Stillgeschichte: Stillen bedeutet für mich Frustration und Liebe zugleich

Stillhütchen und Zungenband

Ich bin Aline, stille mein erstes Kind (8Monate) seit der Geburt. Meinen Mutterschutz wollte ich bestmöglich nutzen und habe neben dem Besuch eines Geburtsvorbereitungskurses auch mehrere Bücher zu den Themen Geburt, Gender, Wochenbett und Stillen gelesen. Bereits davor war mir klar, dass ich stillen möchte, ziemlich eingeprägt hat sich dabei jedoch der Satz, dass man das Baby bereits bei frühen Hungerzeichen anlegen solle und es bei späten Hungerzeichen (Schreien) eigentlich bereits ‚zu spät‘ sei.

Irgendwie war meine Erwartung, dass unser Baby nach der Geburt entweder von selbst zu meiner Brust findet und anfangen würde zu saugen oder eine Hebamme sofort beim Anlegen behilflich sein würde. Blöderweise passierte beides nicht und erst kurz bevor wir den Kreissaal verließen, also ganze zwei Stunden nach der Geburt, kam die Hebamme noch einmal zu uns geeilt, meinte das Baby müsse jetzt trinken, legte es neben meine Brust und drückte Babys Kopf und meine Brust so lange aneinander bis es endlich anfing zu saugen.

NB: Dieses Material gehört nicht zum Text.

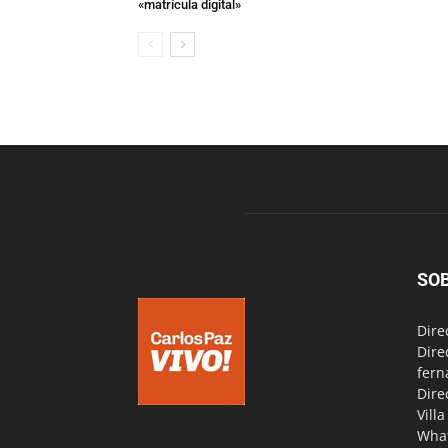
«matrícula digital»
SO
Dire
Dire
fern
Dire
Vill
Wha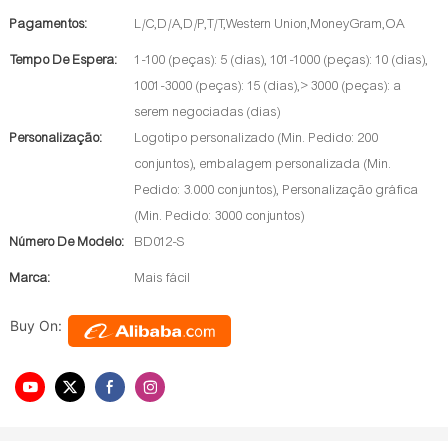
Pagamentos:
L/C,D/A,D/P,T/T,Western Union,MoneyGram,OA
Tempo De Espera:
1-100 (peças): 5 (dias), 101-1000 (peças): 10 (dias),
1001-3000 (peças): 15 (dias),> 3000 (peças): a
serem negociadas (dias)
Personalização:
Logotipo personalizado (Min. Pedido: 200
conjuntos), embalagem personalizada (Min.
Pedido: 3.000 conjuntos), Personalização gráfica
(Min. Pedido: 3000 conjuntos)
Número De Modelo:
BD012-S
Marca:
Mais fácil
Buy On: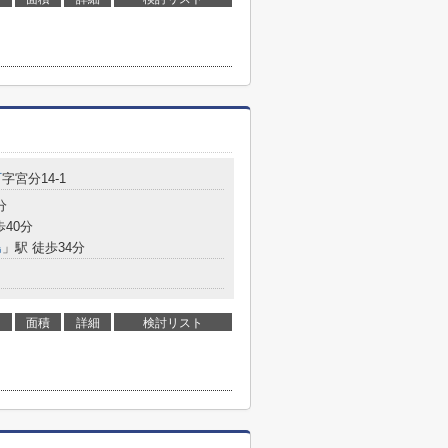
町
字宮分14-1
分
歩40分
島
」駅 徒歩34分
面積
詳細
検討リスト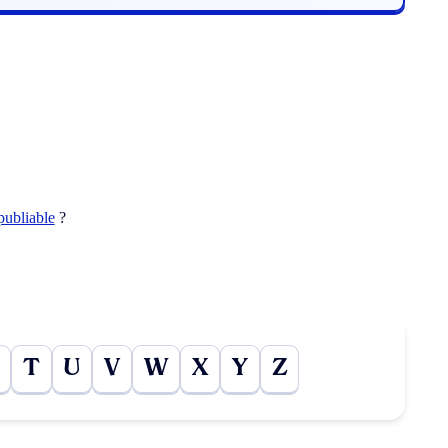
publiable
?
T
U
V
W
X
Y
Z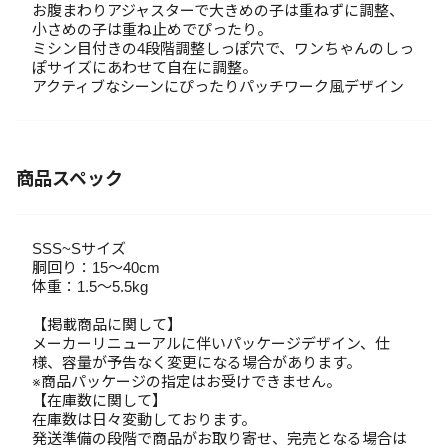
お腹まわりアジャスターで大きめの子は重ねずに調整、
小さめの子は重ね止めでぴったり。
ミシン目付きの4段階調整しっぽ穴で、ワンちゃんのしっ
ぽサイズにあわせて自在に調整。
アクティブなシーンにぴったりパッチワーク風デザイン
商品スペック
SSS~Sサイズ
胴回り：15～40cm
体重：1.5～5.5kg
【掲載商品に関して】
メーカーリニューアルに伴いパッケージデザイン、仕
様、容量が予告なく変更になる場合があります。
※商品パッケージの指定はお受けできません。
【在庫数に関して】
在庫数は日々変動しております。
発送準備の段階で商品がお取り寄せ、完売となる場合は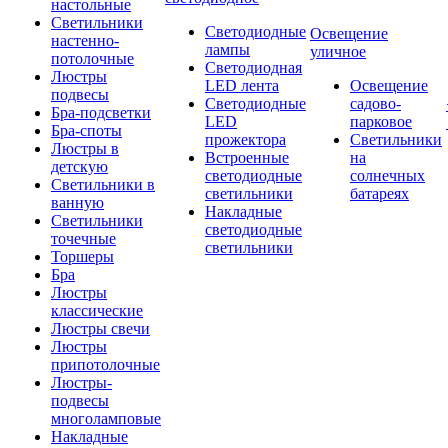
настольные
Светильники
Светодиодные
Освещение
настенно-
лампы
уличное
потолочные
Светодиодная
Люстры
LED лента
Освещение
подвесы
Светодиодные
садово-
Бра-подсветки
LED
парковое
Бра-споты
прожектора
Светильники
Люстры в
Встроенные
на
детскую
светодиодные
солнечных
Светильники в
светильники
батареях
ванную
Накладные
Светильники
светодиодные
точечные
светильники
Торшеры
Бра
Люстры
классические
Люстры свечи
Люстры
припотолочные
Люстры-
подвесы
многоламповые
Накладные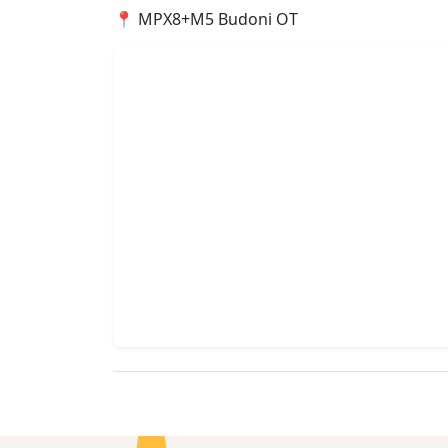
📍 MPX8+M5 Budoni OT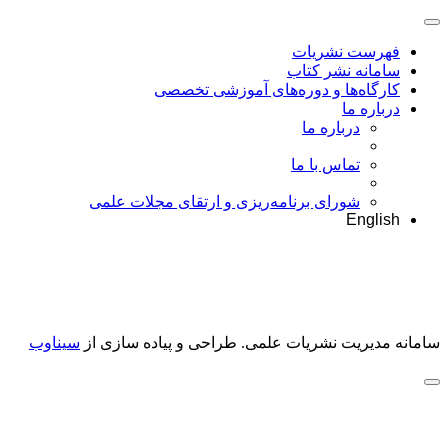
فهرست نشریات
سامانه نشر کتاب
کارگاه‌ها و دوره‌های آموزشی تخصصی
درباره ما
درباره ما
تماس با ما
شورای برنامه‌ریزی و ارتقای مجلات علمی
English
سامانه مدیریت نشریات علمی.
طراحی و پیاده سازی از
سیناوب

In den nachfolgenden Stunden stillte ich ausschließlich im Liegen und mein Baby ließ dabei immer wieder los. Da es allerdings trotzdem gleich wieder weiter saugte, dachte ich mir dabei nichts weiter. In der zweiten Nacht wollte es jedoch gar nicht mehr andocken und fing schließlich vor Hunger an zu Schreien. Weder von einer Spritze noch von Milch an meinem Finger ließ sie sich so weit beruhigen, das Stillen möglich gewesen wäre und schließlich ließ ich mich zu einem Stillhütchen überreden. Mit dem Hütchen trank sie auch sofort wieder von der Brust und der Kinderarzt wies mich am darauffolgenden Tag auf ein zu kurzes Zungenbändchen hin. Es wurde noch im Krankenhaus, am Entlassungstag, also 3 Tage nach der Geburt, durchtrennt. Wenn ich mich richtig erinnere war es ein kurzer Scherenschnitt. Nachsorge gab es diesbezüglich keine. Das Stillhütchen wurde ich seitdem trotzdem nicht mehr los.

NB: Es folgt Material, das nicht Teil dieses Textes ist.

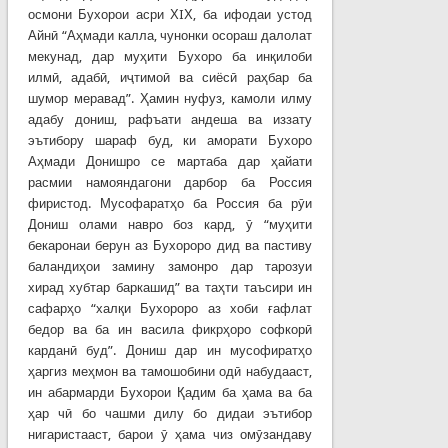
осмони Бухорои асри ХIХ, ба ифодаи устод
Айнӣ “Аҳмади калла, чунонки осораш далолат
мекунад, дар муҳити Бухоро ба инқилоби
илмӣ, адабӣ, иҷтимоӣ ва сиёсӣ раҳбар ба
шумор меравад”. Ҳамин нуфуз, камоли илму
адабу дониш, рафъати андеша ва иззату
эътибору шараф буд, ки аморати Бухоро
Аҳмади Донишро се мартаба дар ҳайати
расмии намояндагони дарбор ба Россия
фиристод. Мусофаратҳо ба Россия ба рӯи
Дониш олами навро боз кард, ӯ “муҳити
бекаронаи берун аз Бухороро дид ва пастиву
баландиҳои замину замонро дар тарозуи
хирад хубтар баркашид” ва таҳти таъсири ин
сафарҳо “халқи Бухороро аз хоби ғафлат
бедор ва ба ин васила фикрҳоро софкорӣ
карданӣ буд”. Дониш дар ин мусофиратҳо
ҳаргиз меҳмон ва тамошобини одӣ набудааст,
ин абармарди Бухорои Қадим ба ҳама ва ба
ҳар чӣ бо чашми дилу бо дидаи эътибор
нигаристааст, барои ӯ ҳама чиз омӯзандаву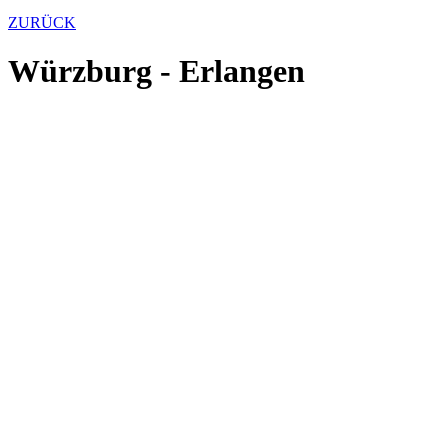
ZURÜCK
Würzburg - Erlangen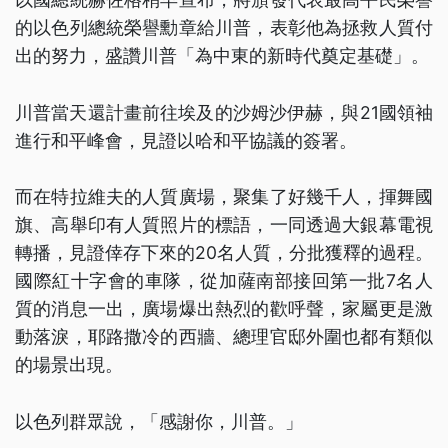
的以色列總統榮譽勳章給川普，表彰他為拯救人質付
出的努力，盛讚川普「為中東的新時代奠定基礎」。
川普當天還計畫前往埃及的沙姆沙伊赫，與21國領袖
進行和平峰會，見證以哈和平協議的簽署。
而在特拉維夫的人質廣場，聚集了好幾千人，揮舞國
旗、高舉印有人質照片的標語，一同透過大銀幕電視
轉播，見證倖存下來的20名人質，分批獲釋的過程。
國際紅十字會的車隊，從加薩南部接回第一批7名人
質的消息一出，廣場爆出熱烈的歡呼聲，家屬更是激
動落淚，耶路撒冷的西牆、總理官邸外圍也都有類似
的場景出現。
以色列群眾說，「感謝你，川普。」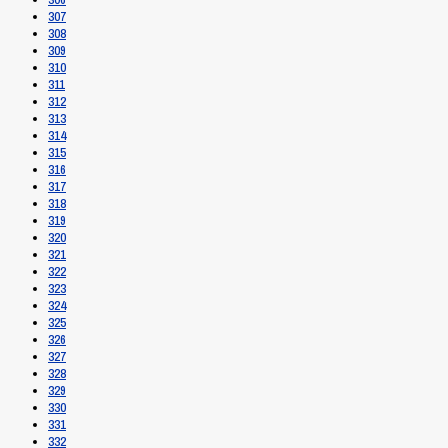
307
308
309
310
311
312
313
314
315
316
317
318
319
320
321
322
323
324
325
326
327
328
329
330
331
332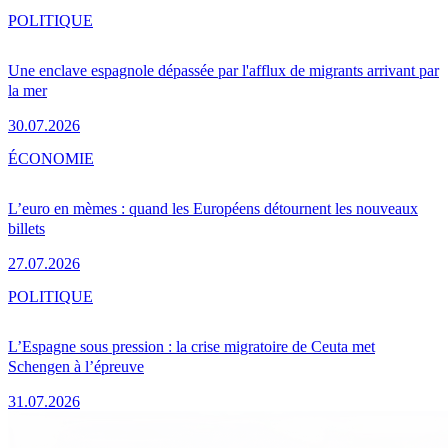
POLITIQUE
Une enclave espagnole dépassée par l'afflux de migrants arrivant par
la mer
30.07.2026
ÉCONOMIE
L’euro en mèmes : quand les Européens détournent les nouveaux
billets
27.07.2026
POLITIQUE
L’Espagne sous pression : la crise migratoire de Ceuta met
Schengen à l’épreuve
31.07.2026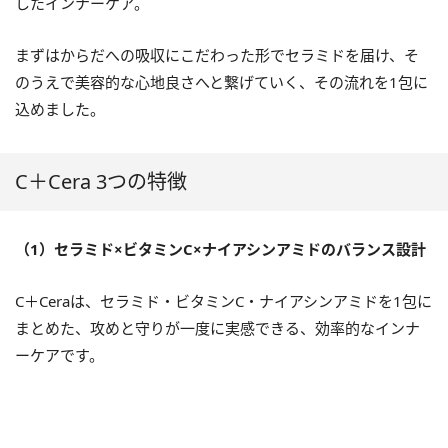
したインナーケア。
まずはからだへの吸収にこだわった形でセラミドを届け、そ
のうえで美容的な心地良さへと繋げていく、その流れを1包に
込めました。
C＋Cera 3つの特徴
（1）セラミド×ビタミンC×ナイアシンアミドのバランス設計
C＋Ceraは、セラミド・ビタミンC・ナイアシンアミドを1包に
まとめた、攻めと守りが一度に実感できる、効率的なインナ
ーケアです。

Bis ich die Wiegenhaltung hinbekam dauerte es ein paar Wochen und als endlich mal alles rund lief, brach bei mit unerwartet rheumatoider Arthritis aus. Der Kommentar eines Allgemeinmediziners lautete dazu, ich müsse mich nun zwischen Schmerzen oder Abstillen entscheiden.

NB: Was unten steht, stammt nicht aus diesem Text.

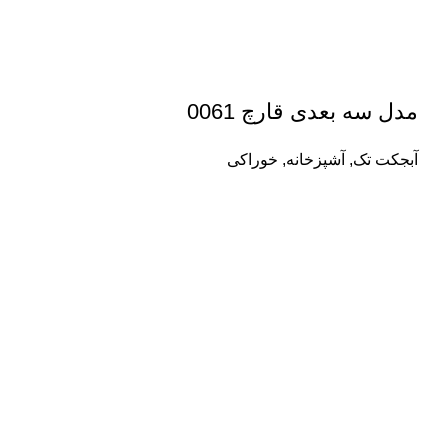
مدل سه بعدی قارچ 0061
آبجکت تک
,
آشپزخانه
,
خوراکی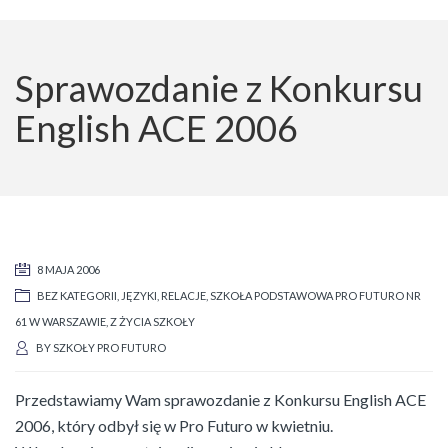
Sprawozdanie z Konkursu
English ACE 2006
8 MAJA 2006
BEZ KATEGORII
,
JĘZYKI
,
RELACJE
,
SZKOŁA PODSTAWOWA PRO FUTURO NR
61 W WARSZAWIE
,
Z ŻYCIA SZKOŁY
BY
SZKOŁY PRO FUTURO
Przedstawiamy Wam sprawozdanie z Konkursu English ACE
2006, który odbył się w Pro Futuro w kwietniu.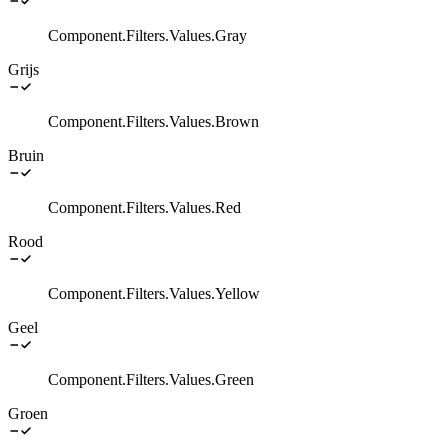
Component.Filters.Values.Gray
Grijs
Component.Filters.Values.Brown
Bruin
Component.Filters.Values.Red
Rood
Component.Filters.Values.Yellow
Geel
Component.Filters.Values.Green
Groen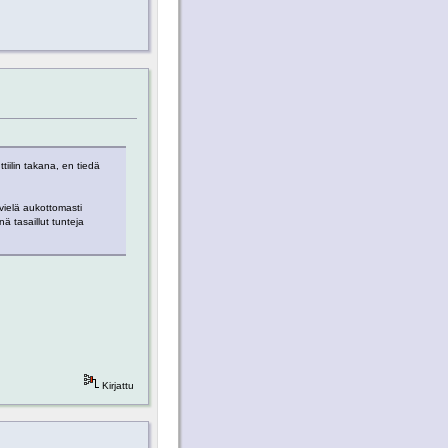
iilin takana, en tiedä
vielä aukottomasti
nä tasaillut tunteja
Kirjattu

Völlig verzweifelt versuchten wir unserem Baby die Flasche schmackhaft zu machen, die es jedoch ebenso wie Schnuller bis heute vehement verweigert. Und damit ging das Schlamassel erst richtig los. Baby verweigerte die rechte Brust und in der Woche darauf die linke Brust. Im Anschluss wollte sie nur noch von mir stehend gestillt werden und das Halten von meinem hungrigen Baby mit fuchtelnden Ärmchen sowie dem Hütchen stellte eine echte Herausforderung da die meistens damit endete, dass wir beide in Milch getränkt wurden. 

Das Anlegen bei frühen Hungerzeichen wollte mein Baby in den seltensten Fällen und manchmal schien es sowieso als hätte sie von einer Sekunde auf die andere, unglaublichen Hunger bekommen. Das löste in mir nicht nur immer wieder Gefühle des Versagens aus, sondern ich versuchte auch Stillen in der Öffentlichkeit so gut es geht zu vermeiden, denn was sollten denn die Menschen denken, wenn sie mich beim Versuch des Anlegens eines bereits schreienden und sich windenden Babys sehen?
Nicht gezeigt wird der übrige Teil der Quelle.